(Dataset entries)
* * * * * * *
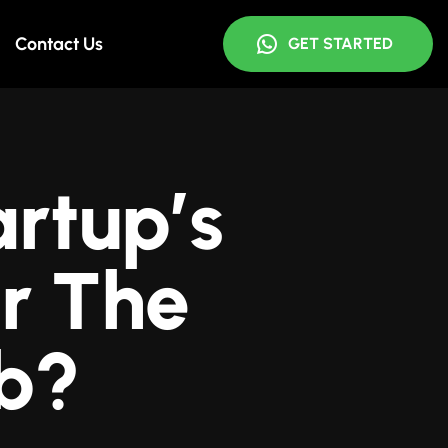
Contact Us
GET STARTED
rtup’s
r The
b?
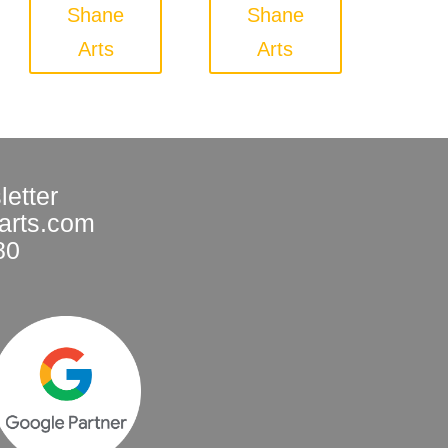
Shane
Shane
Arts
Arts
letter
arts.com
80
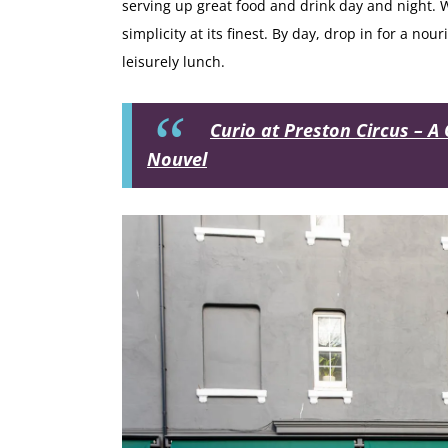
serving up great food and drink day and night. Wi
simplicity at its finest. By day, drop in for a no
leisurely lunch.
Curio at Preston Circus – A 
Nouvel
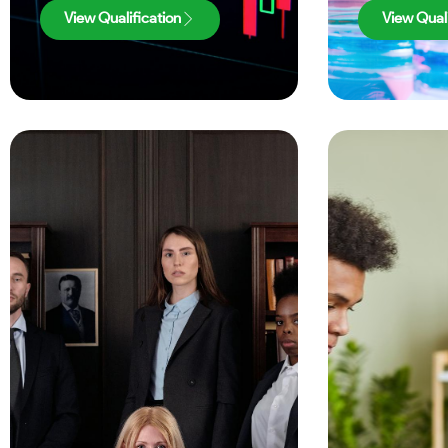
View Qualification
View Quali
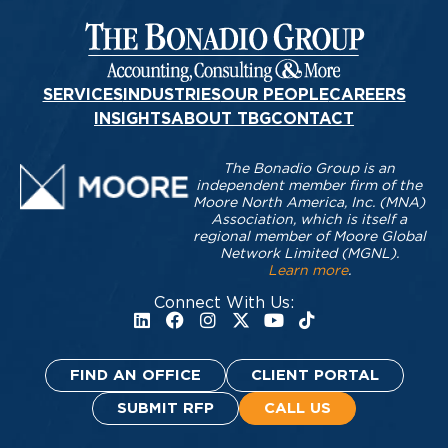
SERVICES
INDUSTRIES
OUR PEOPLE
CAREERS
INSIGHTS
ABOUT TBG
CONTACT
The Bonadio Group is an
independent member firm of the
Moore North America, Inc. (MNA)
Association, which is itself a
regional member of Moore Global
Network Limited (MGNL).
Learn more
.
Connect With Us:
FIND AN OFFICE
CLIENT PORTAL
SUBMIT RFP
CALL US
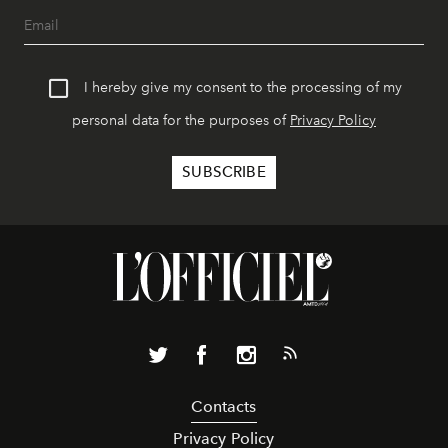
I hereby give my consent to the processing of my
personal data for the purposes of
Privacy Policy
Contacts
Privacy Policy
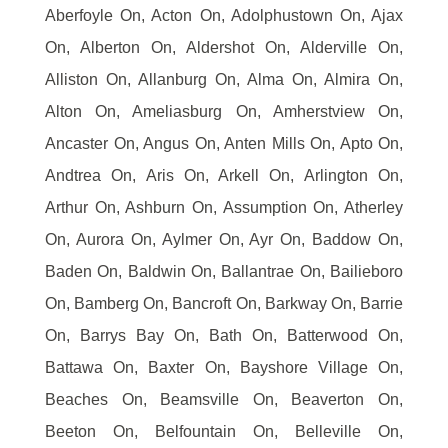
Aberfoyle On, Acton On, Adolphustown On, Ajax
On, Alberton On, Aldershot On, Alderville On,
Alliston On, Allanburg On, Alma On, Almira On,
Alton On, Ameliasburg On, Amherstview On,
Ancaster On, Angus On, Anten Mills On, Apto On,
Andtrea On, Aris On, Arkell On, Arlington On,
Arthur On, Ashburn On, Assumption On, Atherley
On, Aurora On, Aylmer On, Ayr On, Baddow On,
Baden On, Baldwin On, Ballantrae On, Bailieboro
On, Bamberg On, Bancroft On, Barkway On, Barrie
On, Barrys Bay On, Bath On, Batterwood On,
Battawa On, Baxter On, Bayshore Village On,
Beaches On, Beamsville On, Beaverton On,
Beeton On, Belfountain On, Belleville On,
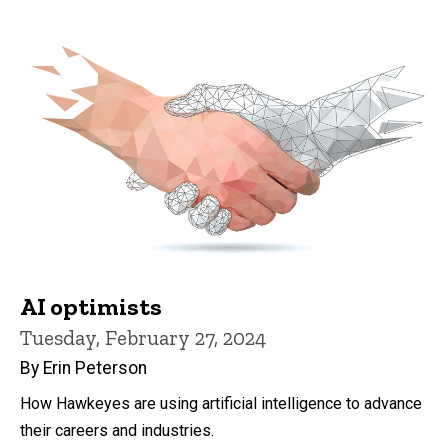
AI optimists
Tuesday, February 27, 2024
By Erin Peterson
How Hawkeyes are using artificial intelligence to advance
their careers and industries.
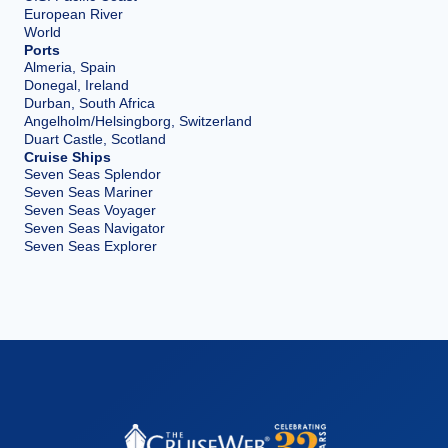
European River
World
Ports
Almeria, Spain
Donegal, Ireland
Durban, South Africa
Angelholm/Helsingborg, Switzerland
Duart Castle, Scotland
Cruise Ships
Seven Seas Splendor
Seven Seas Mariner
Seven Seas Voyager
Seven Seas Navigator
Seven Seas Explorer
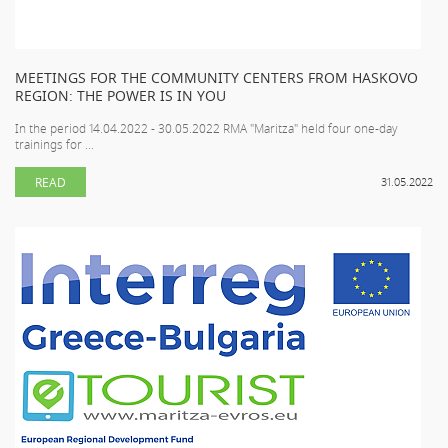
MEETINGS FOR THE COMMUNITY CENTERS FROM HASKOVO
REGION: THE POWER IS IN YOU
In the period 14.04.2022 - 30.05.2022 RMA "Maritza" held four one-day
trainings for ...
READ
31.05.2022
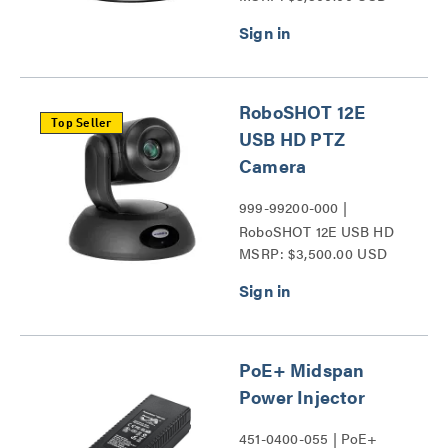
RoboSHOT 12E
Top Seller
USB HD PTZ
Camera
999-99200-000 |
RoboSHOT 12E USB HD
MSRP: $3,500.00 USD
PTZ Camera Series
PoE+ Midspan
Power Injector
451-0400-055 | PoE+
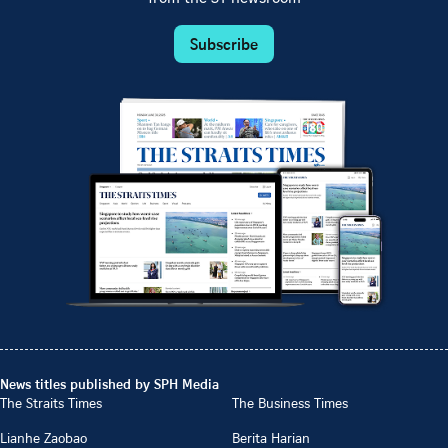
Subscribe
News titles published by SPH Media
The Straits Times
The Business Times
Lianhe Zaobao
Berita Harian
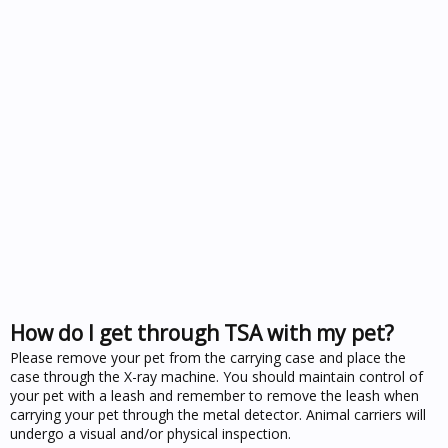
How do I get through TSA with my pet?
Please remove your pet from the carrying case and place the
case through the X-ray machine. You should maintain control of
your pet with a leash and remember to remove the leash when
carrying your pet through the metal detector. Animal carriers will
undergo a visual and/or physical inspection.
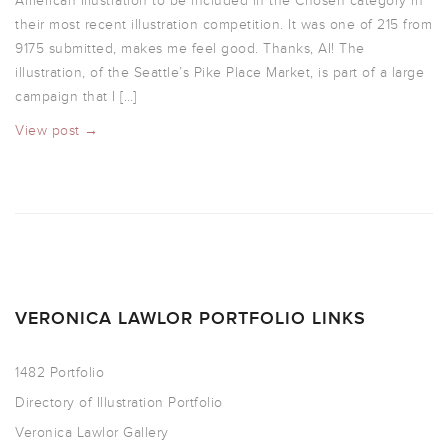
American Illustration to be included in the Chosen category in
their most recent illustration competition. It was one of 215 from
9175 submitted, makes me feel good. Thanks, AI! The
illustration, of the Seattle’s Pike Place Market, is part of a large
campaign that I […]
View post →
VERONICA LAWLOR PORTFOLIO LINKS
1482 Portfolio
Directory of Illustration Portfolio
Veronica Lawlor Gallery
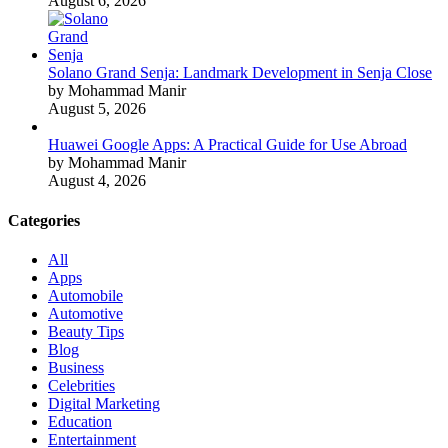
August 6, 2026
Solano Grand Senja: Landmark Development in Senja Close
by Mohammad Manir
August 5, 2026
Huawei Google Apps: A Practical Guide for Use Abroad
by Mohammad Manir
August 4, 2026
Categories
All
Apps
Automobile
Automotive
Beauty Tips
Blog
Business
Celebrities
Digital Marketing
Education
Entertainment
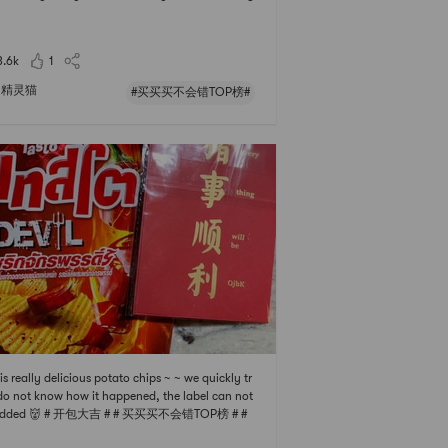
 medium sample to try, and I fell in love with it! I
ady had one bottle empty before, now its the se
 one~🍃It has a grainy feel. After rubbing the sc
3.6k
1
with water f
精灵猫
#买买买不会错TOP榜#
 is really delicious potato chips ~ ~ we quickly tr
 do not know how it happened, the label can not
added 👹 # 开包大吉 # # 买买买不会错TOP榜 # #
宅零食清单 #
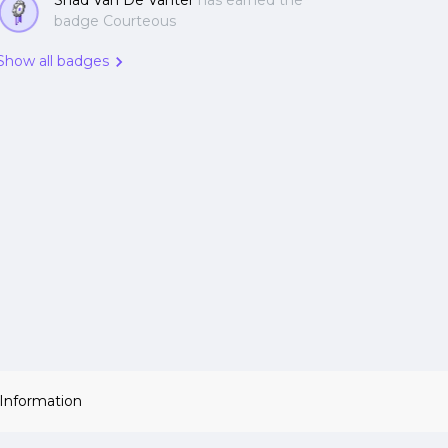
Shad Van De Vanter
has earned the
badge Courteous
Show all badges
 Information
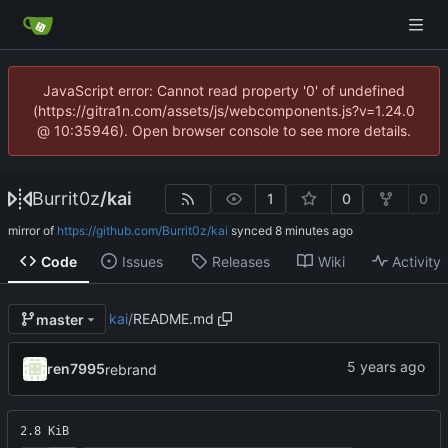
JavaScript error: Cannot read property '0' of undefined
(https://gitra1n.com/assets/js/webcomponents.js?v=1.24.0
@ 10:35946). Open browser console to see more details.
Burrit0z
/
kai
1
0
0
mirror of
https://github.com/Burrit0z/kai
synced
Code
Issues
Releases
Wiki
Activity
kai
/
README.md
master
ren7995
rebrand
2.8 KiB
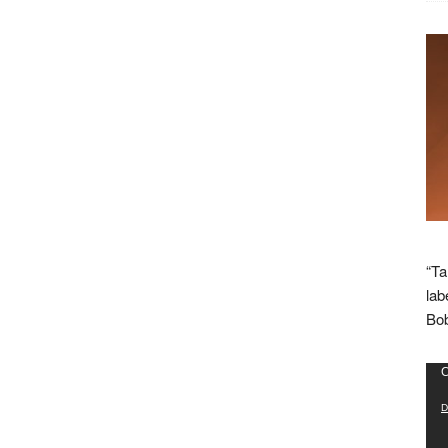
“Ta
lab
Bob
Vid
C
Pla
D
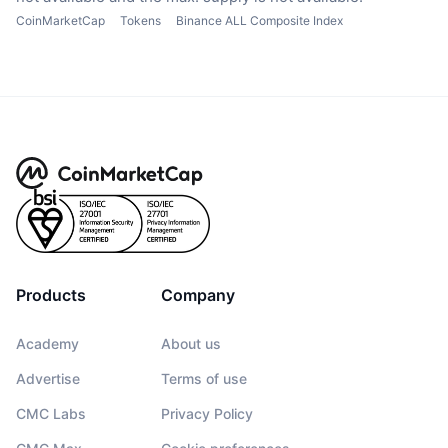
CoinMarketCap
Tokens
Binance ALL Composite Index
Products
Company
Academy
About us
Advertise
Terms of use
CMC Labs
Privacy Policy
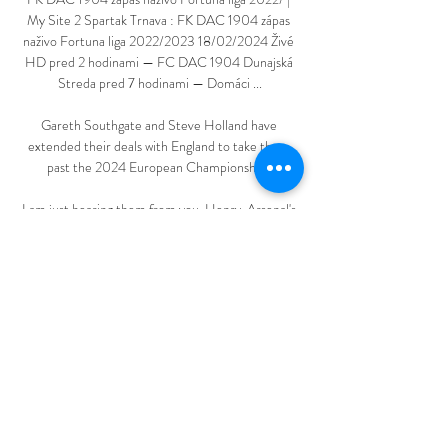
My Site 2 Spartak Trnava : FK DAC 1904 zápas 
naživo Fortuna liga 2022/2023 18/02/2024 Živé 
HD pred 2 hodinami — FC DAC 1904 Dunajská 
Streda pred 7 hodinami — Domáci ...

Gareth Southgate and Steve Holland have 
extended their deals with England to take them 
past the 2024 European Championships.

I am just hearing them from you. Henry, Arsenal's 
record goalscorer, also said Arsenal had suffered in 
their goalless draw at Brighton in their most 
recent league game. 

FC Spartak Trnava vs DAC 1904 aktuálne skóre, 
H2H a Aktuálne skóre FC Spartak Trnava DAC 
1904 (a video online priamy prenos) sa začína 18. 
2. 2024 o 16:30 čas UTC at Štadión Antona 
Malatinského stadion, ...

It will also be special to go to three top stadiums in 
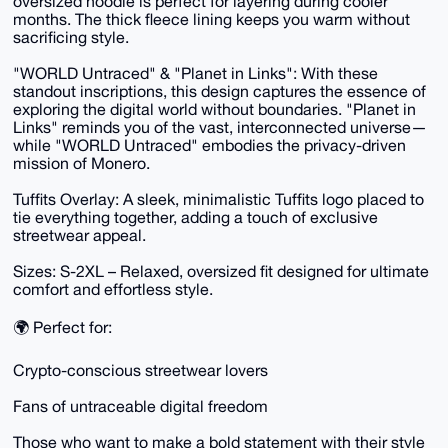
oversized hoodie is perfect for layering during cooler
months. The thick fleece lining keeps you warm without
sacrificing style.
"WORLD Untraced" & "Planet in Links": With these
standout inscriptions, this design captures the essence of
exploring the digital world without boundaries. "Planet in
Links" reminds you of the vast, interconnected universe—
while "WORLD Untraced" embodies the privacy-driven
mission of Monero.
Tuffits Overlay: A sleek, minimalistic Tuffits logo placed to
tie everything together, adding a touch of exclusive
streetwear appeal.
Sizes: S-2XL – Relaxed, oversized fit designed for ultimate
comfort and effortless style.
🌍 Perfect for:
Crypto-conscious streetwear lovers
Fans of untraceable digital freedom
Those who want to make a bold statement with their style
* * * * * * *
§ **WORK ITEM**:
Write only the number of lines in the data above that include "recent".

§ **REPLY**:
2